Without omitting anything, copy every entry word for word.
===== Records for the exercise =====
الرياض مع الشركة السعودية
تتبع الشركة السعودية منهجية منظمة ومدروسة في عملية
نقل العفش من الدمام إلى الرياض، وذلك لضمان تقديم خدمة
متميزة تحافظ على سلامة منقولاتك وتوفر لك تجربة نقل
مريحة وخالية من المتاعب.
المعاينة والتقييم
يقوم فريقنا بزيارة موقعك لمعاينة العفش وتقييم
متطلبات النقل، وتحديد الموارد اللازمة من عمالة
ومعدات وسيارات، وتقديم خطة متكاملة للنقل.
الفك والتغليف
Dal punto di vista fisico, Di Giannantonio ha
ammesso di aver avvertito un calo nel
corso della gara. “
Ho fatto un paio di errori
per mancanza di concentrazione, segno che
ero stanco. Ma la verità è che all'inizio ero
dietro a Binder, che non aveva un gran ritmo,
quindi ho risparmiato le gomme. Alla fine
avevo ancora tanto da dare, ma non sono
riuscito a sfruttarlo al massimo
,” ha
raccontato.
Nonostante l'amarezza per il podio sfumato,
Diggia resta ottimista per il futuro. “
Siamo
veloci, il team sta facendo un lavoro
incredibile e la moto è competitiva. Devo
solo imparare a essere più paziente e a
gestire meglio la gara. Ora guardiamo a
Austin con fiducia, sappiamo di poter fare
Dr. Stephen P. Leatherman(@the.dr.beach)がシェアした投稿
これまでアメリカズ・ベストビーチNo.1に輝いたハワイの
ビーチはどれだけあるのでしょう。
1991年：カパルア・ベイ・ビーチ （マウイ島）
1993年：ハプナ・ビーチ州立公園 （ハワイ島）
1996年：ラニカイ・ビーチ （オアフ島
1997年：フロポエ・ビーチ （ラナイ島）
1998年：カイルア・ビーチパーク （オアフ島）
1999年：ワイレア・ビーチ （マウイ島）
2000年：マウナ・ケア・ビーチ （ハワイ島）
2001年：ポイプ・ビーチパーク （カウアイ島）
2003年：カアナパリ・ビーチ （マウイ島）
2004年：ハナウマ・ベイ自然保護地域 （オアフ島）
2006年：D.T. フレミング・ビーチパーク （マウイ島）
=====
- Exercise output:
الرياض مع الشركة السعودية
تتبع الشركة السعودية منهجية منظمة ومدروسة في عملية
نقل العفش من الدمام إلى الرياض، وذلك لضمان تقديم خدمة
متميزة تحافظ على سلامة منقولاتك وتوفر لك تجربة نقل
مريحة وخالية من المتاعب.
المعاينة والتقييم
يقوم فريقنا بزيارة موقعك لمعاينة العفش وتقييم
متطلبات النقل، وتحديد الموارد اللازمة من عمالة
ومعدات وسيارات، وتقديم خطة متكاملة للنقل.
الفك والتغليف
Dal punto di vista fisico, Di Giannantonio ha
ammesso di aver avvertito un calo nel
corso della gara. “
Ho fatto un paio di errori
per mancanza di concentrazione, segno che
ero stanco. Ma la verità è che all'inizio ero
dietro a Binder, che non aveva un gran ritmo,
quindi ho risparmiato le gomme. Alla fine
avevo ancora tanto da dare, ma non sono
riuscito a sfruttarlo al massimo
,” ha
raccontato.
Nonostante l'amarezza per il podio sfumato,
Diggia resta ottimista per il futuro. “
Siamo
veloci, il team sta facendo un lavoro
incredibile e la moto è competitiva. Devo
solo imparare a essere più paziente e a
gestire meglio la gara. Ora guardiamo a
Austin con fiducia, sappiamo di poter fare
Dr. Stephen P. Leatherman(@the.dr.beach)がシェアした投稿
これまでアメリカズ・ベストビーチNo.1に輝いたハワイの
ビーチはどれだけあるのでしょう。
1991年：カパルア・ベイ・ビーチ （マウイ島）
1993年：ハプナ・ビーチ州立公園 （ハワイ島）
1996年：ラニカイ・ビーチ （オアフ島
1997年：フロポエ・ビーチ （ラナイ島）
1998年：カイルア・ビーチパーク （オアフ島）
1999年：ワイレア・ビーチ （マウイ島）
2000年：マウナ・ケア・ビーチ （ハワイ島）
2001年：ポイプ・ビーチパーク （カウアイ島）
2003年：カアナパリ・ビーチ （マウイ島）
2004年：ハナウマ・ベイ自然保護地域 （オアフ島）
2006年：D.T. フレミング・ビーチパーク （マウイ島）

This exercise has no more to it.